What to do about it 

Invariably, the claim is made "But the users  need this behaviour". The short answer is simply: No, they do not need it. That is simply what they (and many programmers) are used to. Like most people everywhere, users of such applications often do not appreciate change and will resist it. For the most part they cannot imagine any other way, or at least any better  way, to operate. That's not unreasonable, depending on the type of application and the users of it, it is not their job to imagine such things, it is their job to get their work done using the tools they have.

It is our job as designers and programmers to find a way to give users the actual functionality they need while accomodating the realities of the architecture we are designing for. Neither can be ignored. Insisting that a new application must work the same way the users are used to solves nothing - it improves nothing for them while ignoring the realities discussed above.

While users may be accustomed to having a grid that lets them browse thousands of records, there is no logical basis whatsoever for claiming this is needed.

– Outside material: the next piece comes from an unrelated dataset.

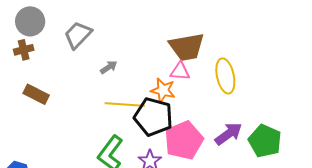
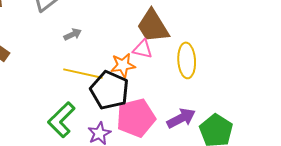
brown trapezoid: (187, 47) -> (153, 26), turned 60
orange star: (163, 90) -> (123, 65), turned -30

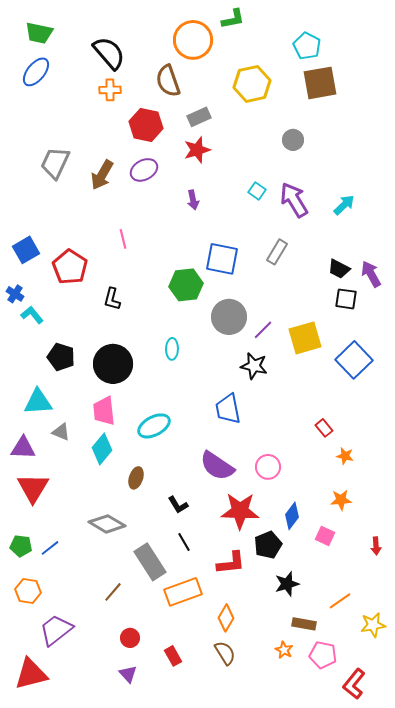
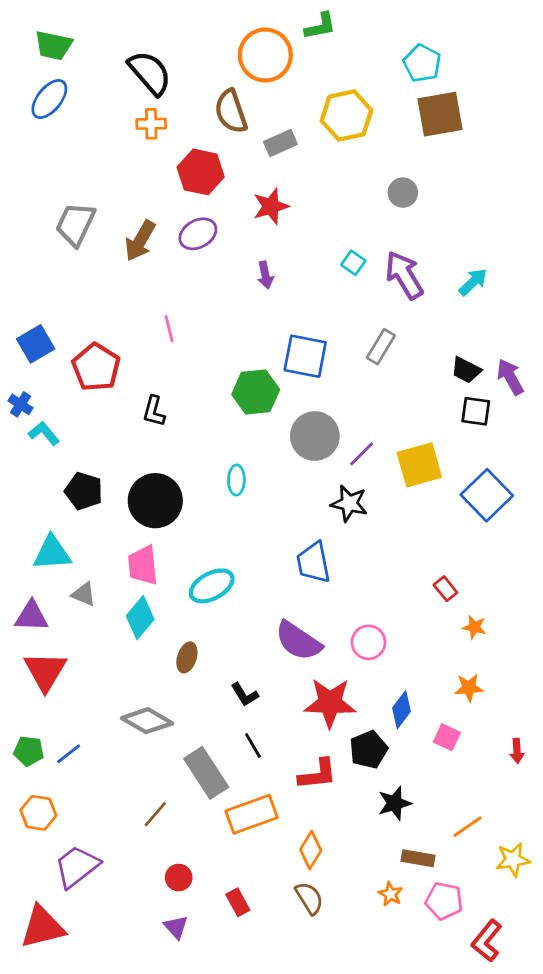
gray rectangle: (199, 117) -> (280, 143), moved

No user can work on thousands of records at once or even, in most cases, over the span of an entire day. It serves no purpose, other than possibly to waste time, for a user to repeatedly press the page down key looking at record after record until coming to one that needs attention. 

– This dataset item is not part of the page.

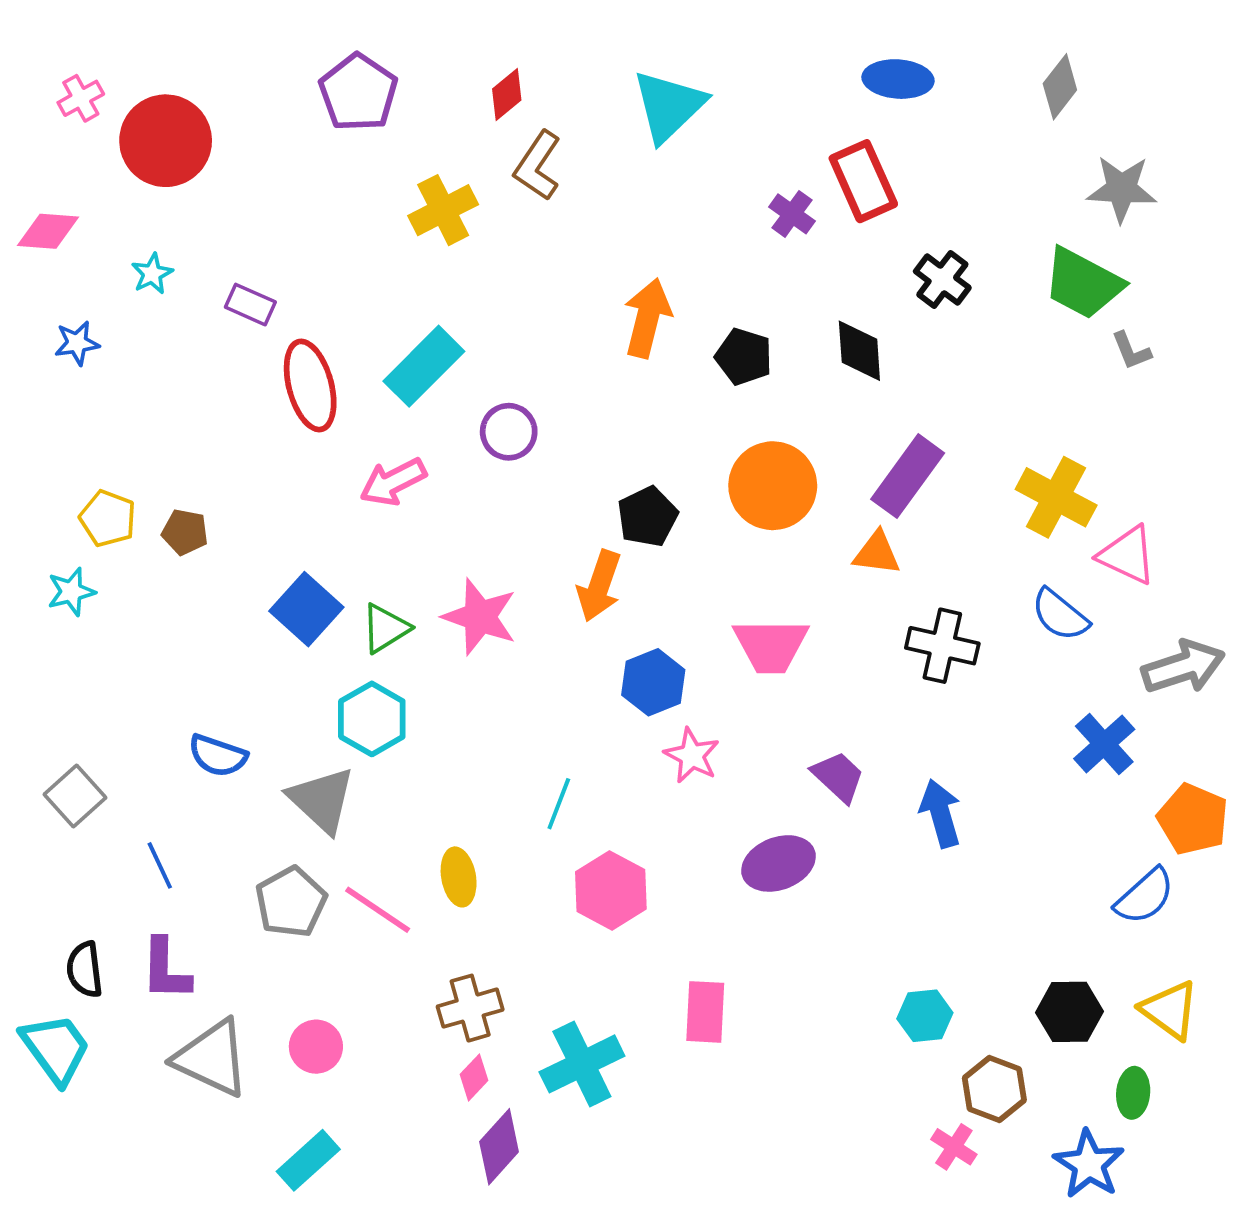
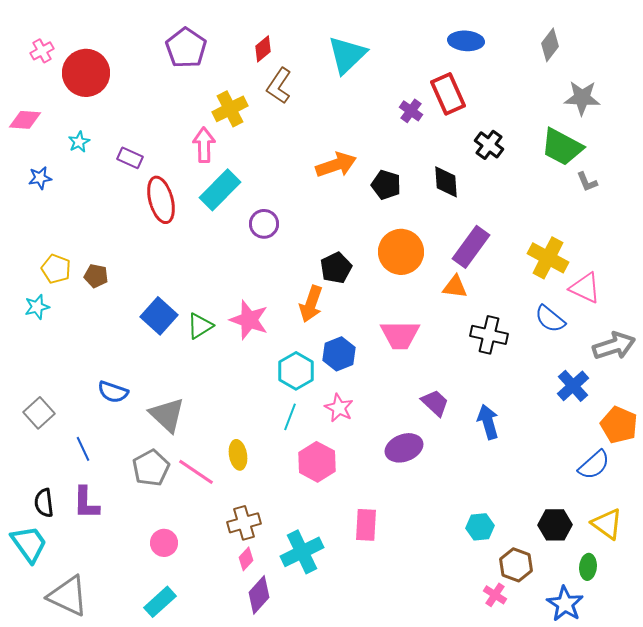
orange arrow: (647, 318) -> (336, 165), turned 57
pink arrow: (393, 482) -> (204, 145), moved, turned 116
cyan hexagon: (372, 719) -> (296, 371), moved
pink star: (692, 756) -> (339, 408), moved
gray triangle: (212, 1058) -> (68, 596), moved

Most such applications, while initially displaying all records, also have a control that lets the user perform an incremental search or filter. Any user interested in being productive is going to use such controls to more quickly get to the records that actually need attention. That right there is confirmation that users do not need to see all the many records they are  not interested in.

Keying on this last, an appropriate design change really just reverses the default - the display starts out with  no records. Rather than an incremental search (very hard on performance as a query would need to be executed on every keystroke), the user enters search criteria just as before, but then hits a search button. The user quickly discovers the more they enter into the search control, the faster and more accurate the results, they will have little or no need for scrolling and will have the record or records of interest immediately in front of them.

But that's not all!

One of the major limitations of most desktop applications is that result sets must be ordered by picking a specific index to be used, and thus incremental searching/filtering is limited to one index order at a time. If the user decides to find a customer by last name instead of customer number, your application must present some way to select the appropriate index.

With SQL databases, this limitation does not exist. Onse can search by any number of different attributes at the same time, and order the results separately from that. Therefore, rather than only presenting one control for entering search criteria, the user can be presented with a number of different controls. For example, if the first part of the last name is known along with the city or area code, any or all of that can be entered and the results are returned immediately. This makes the application much more productive for the user.

I have rewritten a number of legacy applications and in every case I have introduced this new method of operating, and in every case, with perhaps one or two "stick-in-the-mud" users that refused to accept any change at all in each case, the new application was quickly accepted by users and always with many compliments on how much  better they were able to use it.